August 21, 2018
Like many, I think I might have overdone it a bit on the tomato planting in the poly tunnel yet again this year, so any way of preserving them in their semi fresh state is to be jumped at. My basil is also entering its 'use it or lose it' stage so when Rachel Roddy started eulogizing about the about pest alla trapanese in the Guardian a few weeks ago when I was on the verge of binning bucket loads of its two main ingredients, I sat up and took notice. The third ingredient, almonds are far cheaper than pine nuts, but I still couldn't resist substituting a part ration of sunflower seeds. That seemed to work, leaving the possibility of swapping olive oil for rapeseed oil, for a true Pesto alla Brexit.
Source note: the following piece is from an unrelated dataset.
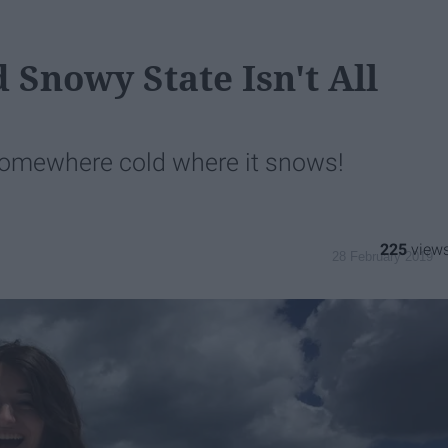
 Snowy State Isn't All
 somewhere cold where it snows!
225
28 February 2019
Rightly or wrongly, I've always been a bit wary of the neonicotinoid/rapeseed connection so tend to avoid it, but I'm sure it would work.
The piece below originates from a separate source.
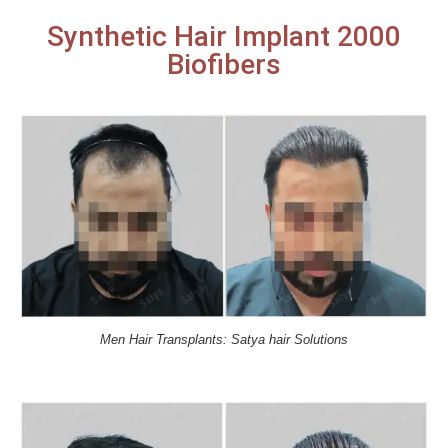
Synthetic Hair Implant 2000
Biofibers
Men Hair Transplants: Satya hair Solutions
A brief online search revealed that the Pesto Trapanese recipe is about as loose as they come - the main areas of divergence being the amount of garlic and whether or not to add a pecorino type cheese. I quickly decided that the cheese was best left until the end but the garlic was more difficult. Rachel Roddy's 1-3 cloves seemed more reasonable than others' 6-10 but whilst the latter puts me in quarantine for a week the former was a bit insipid. Tempering the full amount by lightly roasting might seem cowardly but it bought about benefits in terms of body, depth and untuosity (good word).
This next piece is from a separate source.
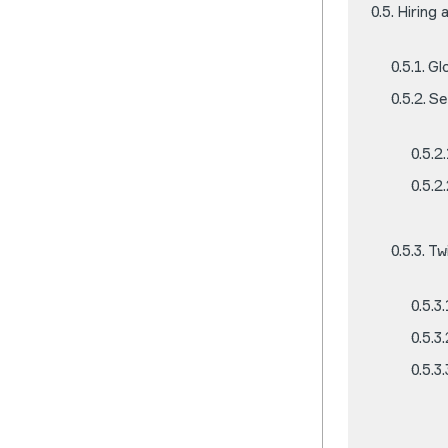
Hiring
Gl
Se
Tw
I imagine it would be good with pasta but it never gets further than a piece of toast in my house - maybe with a slice or two of griddled courgette - I have an abundance of those too.
1Squeeze the garlic cloves out of their skins. Spread the almonds and sunflower seeds on a tray and roast at 180°C until they begin to brown.
2Separate the basil stalks and leaves. Bin any stalks that look too woody.
3Blitz the remaining stalks, nuts, seeds, garlic and half of the olive oil. Add the tomatoes and basil leaves and pulse to a rough, slightly chunky paste. Mix in the remaining olive oil.
4I'm sure that if you pot up in a sterile jar and cover with olive oil, it would keep in the fridge for several weeks. Any longer and you'd have to give it the water bath treatment which would probably dull the flavours a little but with all those tomatoes going begging and winter coming, I think I can live with that. Or freeze!